"Scalable-Softmax Is Superior for Attention"
Below podcast on this paper is generated with Google's Illuminate.
→ Softmax in Transformer attention layers causes attention fading as context size grows.
→ Attention fading reduces the model's ability to focus on key information in long contexts.
This paper introduces Scalable-Softmax (SSMax) to fix attention fading in Transformer LLMs. Attention fading occurs because standard Softmax flattens attention distribution as context length increases, hindering focus on key information in long contexts.
→ SSMax can be easily integrated into existing Transformer architectures with minimal code changes.
-----
https://arxiv.org/abs/2501.19399
📌 SSMax directly tackles the softmax's inherent flaw in long contexts. By scaling with input size 'n', it maintains attention sharpness, preventing information loss in lengthy sequences. This is a crucial architectural improvement.
📌 The elegance of SSMax lies in its minimal integration cost. A simple scalar multiplication in the attention calculation yields significant gains in long-context tasks. This plug-and-play nature is highly practical for immediate adoption.

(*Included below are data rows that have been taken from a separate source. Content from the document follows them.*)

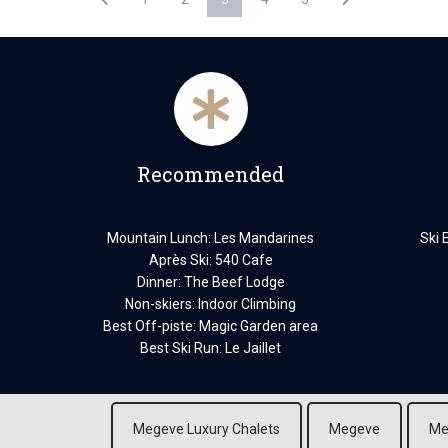
Recommended
Mountain Lunch: Les Mandarines
Ski 
Après Ski: 540 Cafe
Dinner: The Beef Lodge
Non-skiers: Indoor Climbing
Best Off-piste: Magic Garden area
Best Ski Run: Le Jaillet
Megeve Luxury Chalets
Megeve
Me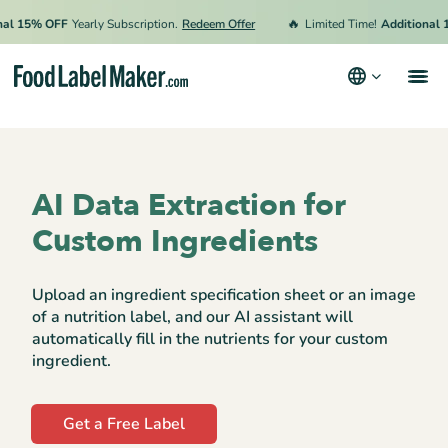
🔥
l 15% OFF
Yearly Subscription.
Redeem Offer
Limited Time!
Additional 15
Products
Industries
AI Data Extraction for
Pricing
Custom Ingredients
Hire an Expert
Upload an ingredient specification sheet or an image
Resources
of a nutrition label, and our AI assistant will
automatically fill in the nutrients for your custom
Terms & Conditions
ingredient.
Privacy Policy
Get a Free Label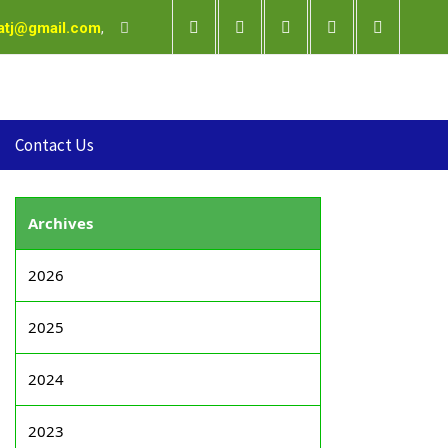
satj@gmail.com
,
Contact Us
Archives
2026
2025
2024
2023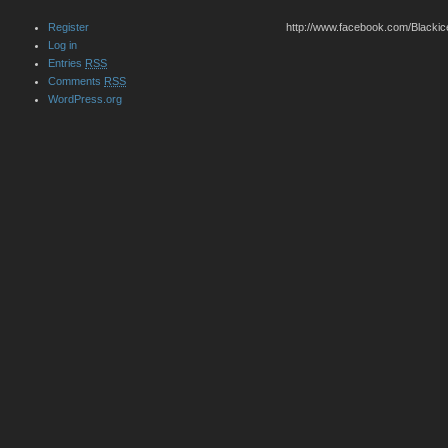
Register
http://www.facebook.com/Blackic
Log in
Entries
RSS
Comments
RSS
WordPress.org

📌 Empirically, SSMax models show tangible benefits: lower loss, better long-context generalization, and superior key information retrieval. These results strongly validate SSMax as a robust and effective softmax replacement for current LLMs.
----------
Key Insights 💡:
→ Experiments showed that learned parameters in modified Softmax formulation follow a logarithmic relationship with input vector size.
→ This observation motivated the design of SSMax with 'log n' component.
→ SSMax enables models to maintain focus on key tokens even in long contexts, unlike standard Softmax.
→ Models using SSMax from the start achieve better length generalization, but replacing Softmax with SSMax later also provides improvement.
-----
Results 📊:
→ SSMax models achieved approximately 0.008 lower training loss compared to standard Softmax models.
→ SSMax models maintained lower test loss in context sizes up to 20,000, while Softmax model's loss significantly increased.
→ In Needle-In-A-Haystack test, SSMax model retrieved key information accurately even at 10x training context length, while Softmax model failed.
→ Attention score analysis showed SSMax models allocate significantly higher attention scores to key tokens compared to Softmax models.